**Required action:**
Would you please copy exactly the line with "Майкл С. Хо" and all lines that follow it in the data below, through the last one?

(Information given)

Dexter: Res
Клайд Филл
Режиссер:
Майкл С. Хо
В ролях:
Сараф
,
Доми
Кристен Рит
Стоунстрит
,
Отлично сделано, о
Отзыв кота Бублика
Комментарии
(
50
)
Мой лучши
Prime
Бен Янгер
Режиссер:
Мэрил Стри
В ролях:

(End Information given)

**Output for this task:**
Майкл С. Хо
В ролях:
Сараф
,
Доми
Кристен Рит
Стоунстрит
,
Отлично сделано, о
Отзыв кота Бублика
Комментарии
(
50
)
Мой лучши
Prime
Бен Янгер
Режиссер:
Мэрил Стри
В ролях:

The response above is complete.